Now we look at what happens if we don't get a closed loop. It's a little messy to analyze the behavior of keys that appear more than once in the sequence, so the trick used in the paper is to observe that for any sequences of nestless keys x_{1}...x_{p}, there is a subsequence of size p/3 with no repetitions that starts with x_{1}. Since there are only two subsequences that starts with x_{1} (we can't have the same key show up more than twice), this will either be x_{1}...x_{j-1} or x_{1}=x_{i+j-1}...x_{p}, and a case analysis shows that at least one of these will be big.
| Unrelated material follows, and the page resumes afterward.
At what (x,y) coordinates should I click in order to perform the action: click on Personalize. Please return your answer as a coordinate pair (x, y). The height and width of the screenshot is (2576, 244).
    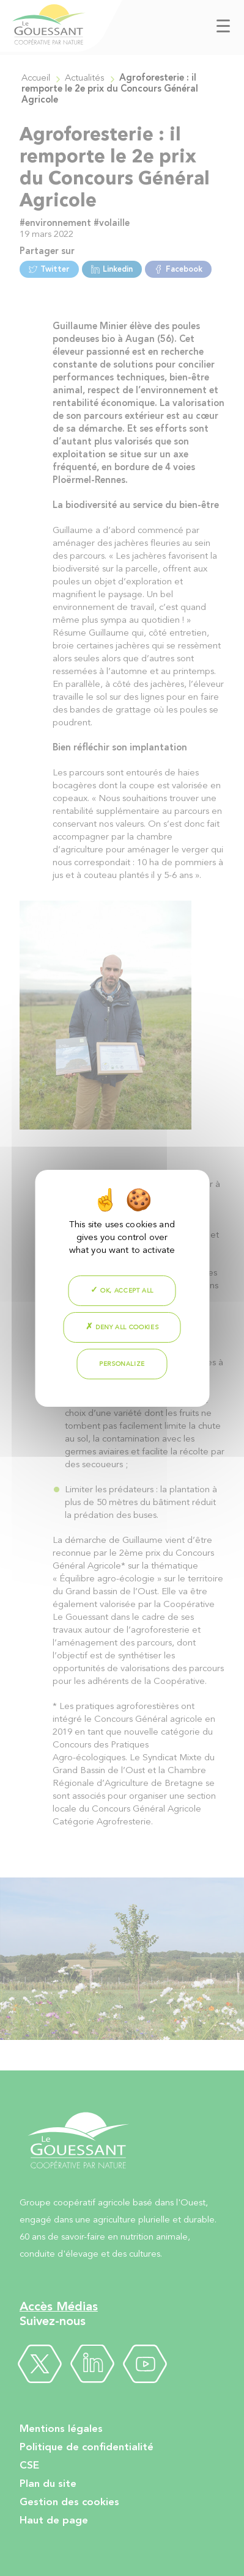     Looking at the image, I should click on (122, 1364).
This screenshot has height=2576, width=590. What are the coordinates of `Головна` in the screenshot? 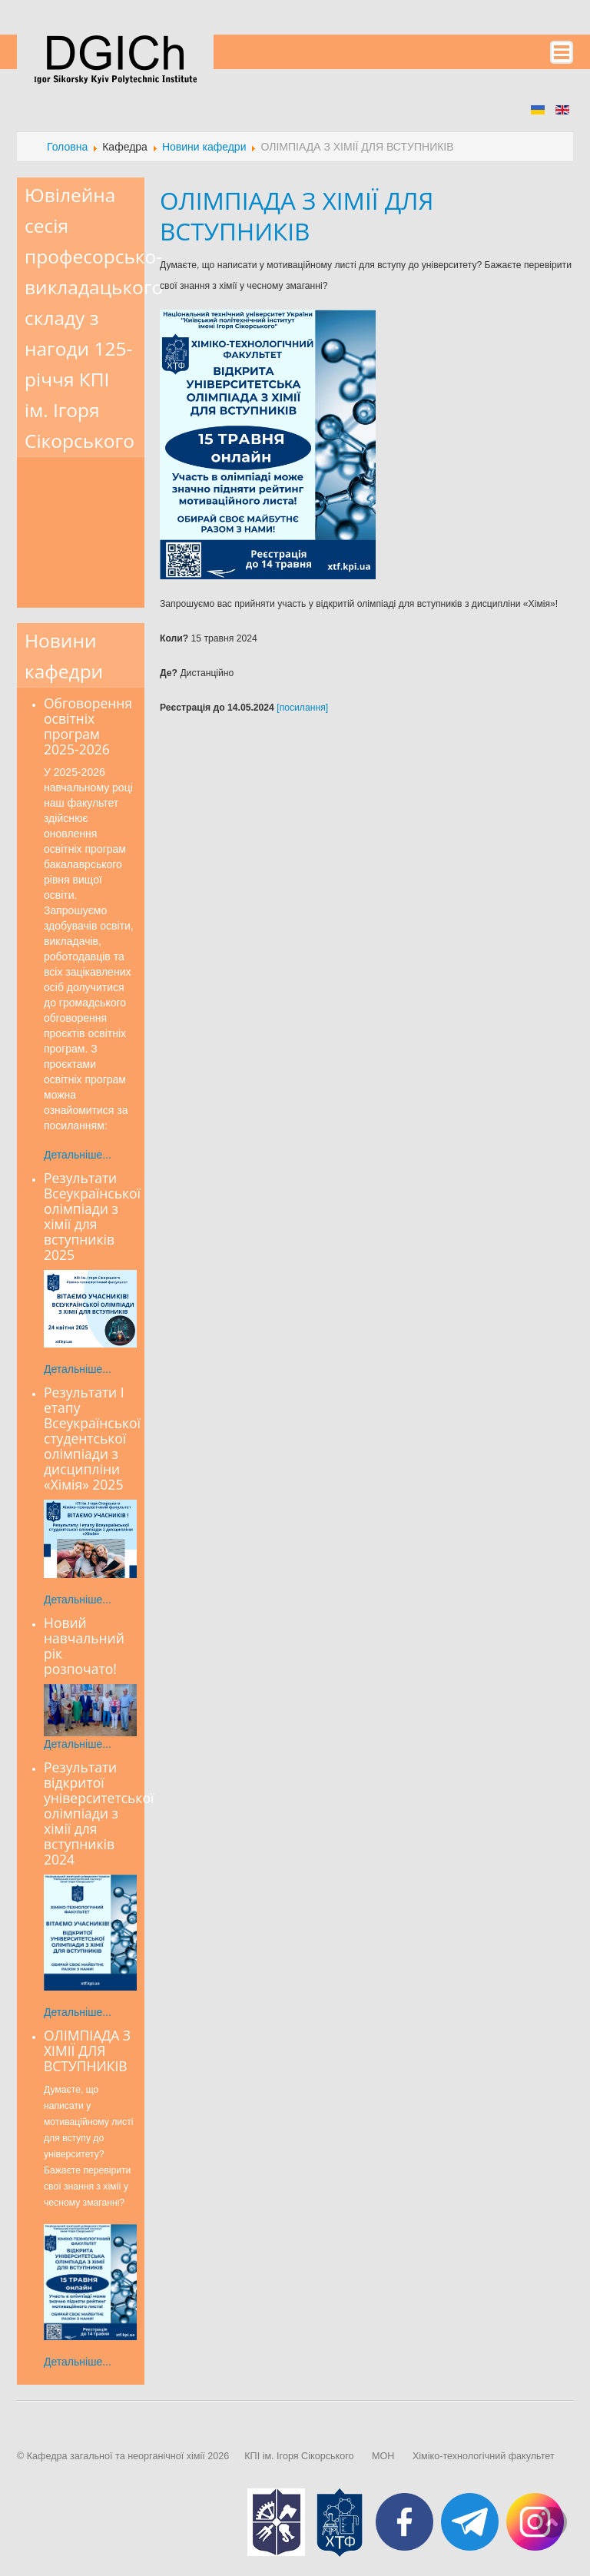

We can then argue that the probability that we get a sequence of v distinct keys starting with x_{1} in either T_{1} or T_{2} is at most 2(s/r)^{v-1} (since we have to hit a nonempty spot, with probability ≤ s/r, at each step, but there are two possible starting locations), which gives an expected insertion time bounded by ∑ 3v (s/r)^{v-1} = O(1).

Using a slightly more detailed analysis (see the paper), it can be shown that the bound for non-constant ε is O(1+1/ε).

# 5. Bloom filters

See MitzenmacherUpfal §5.5.3 for basics and a principled analysis or Bloom filter for many variations and the collective wisdom of the unwashed masses.